▸ Exercise objective
Gather each line in the entries that includes the string "szervezeti".
╔══
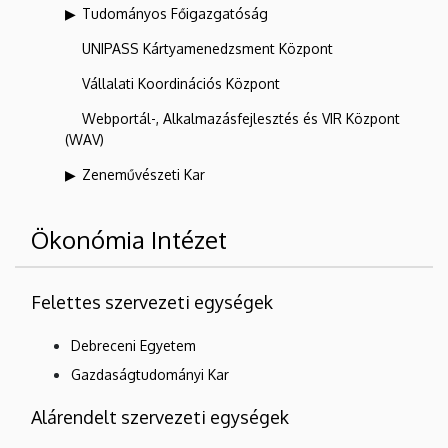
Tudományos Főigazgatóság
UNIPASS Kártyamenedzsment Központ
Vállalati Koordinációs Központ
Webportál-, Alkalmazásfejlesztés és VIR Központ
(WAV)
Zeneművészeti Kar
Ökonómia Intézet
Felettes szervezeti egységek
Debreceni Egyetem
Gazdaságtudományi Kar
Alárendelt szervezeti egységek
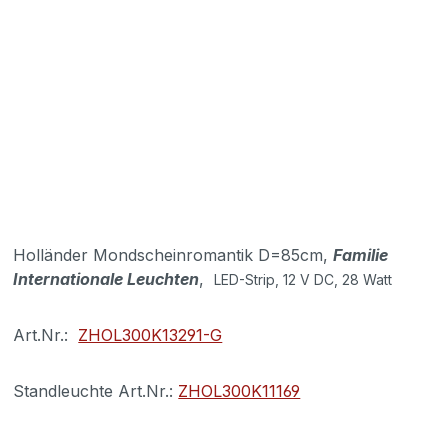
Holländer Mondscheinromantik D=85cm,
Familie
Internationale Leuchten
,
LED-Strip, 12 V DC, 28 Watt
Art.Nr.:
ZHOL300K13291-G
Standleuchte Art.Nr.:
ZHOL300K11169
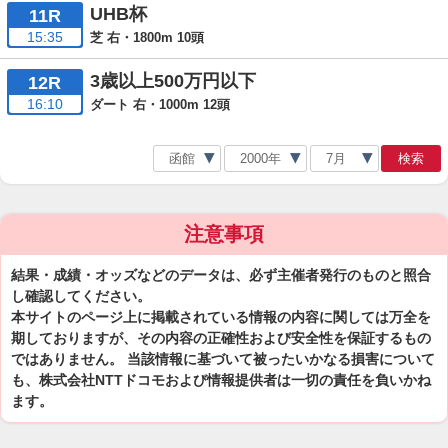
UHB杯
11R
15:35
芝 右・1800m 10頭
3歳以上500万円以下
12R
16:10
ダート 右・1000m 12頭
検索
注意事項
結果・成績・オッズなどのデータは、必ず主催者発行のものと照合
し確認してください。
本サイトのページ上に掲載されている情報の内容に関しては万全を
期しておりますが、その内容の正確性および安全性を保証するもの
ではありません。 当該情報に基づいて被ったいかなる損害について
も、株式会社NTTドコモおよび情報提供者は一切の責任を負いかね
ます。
╚══
╔══
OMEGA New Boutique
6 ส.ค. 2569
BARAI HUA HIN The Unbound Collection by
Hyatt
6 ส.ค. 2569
╚══
╔══
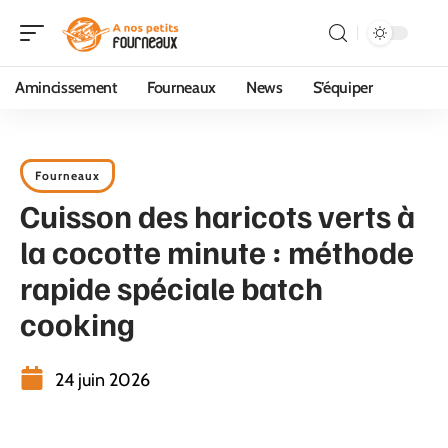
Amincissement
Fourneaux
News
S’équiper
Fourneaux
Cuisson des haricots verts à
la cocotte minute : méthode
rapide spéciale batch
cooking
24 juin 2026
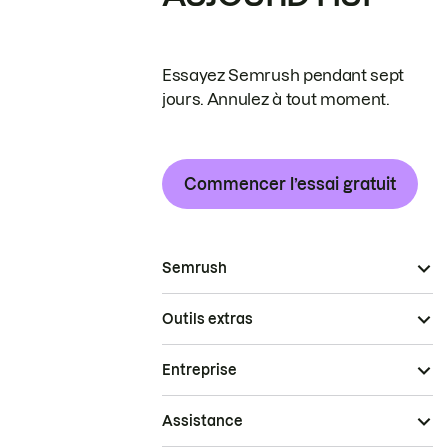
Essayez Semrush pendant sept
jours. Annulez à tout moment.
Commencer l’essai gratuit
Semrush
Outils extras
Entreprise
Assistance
╚══
▸ Finished task
Felettes szervezeti egységek
Alárendelt szervezeti egységek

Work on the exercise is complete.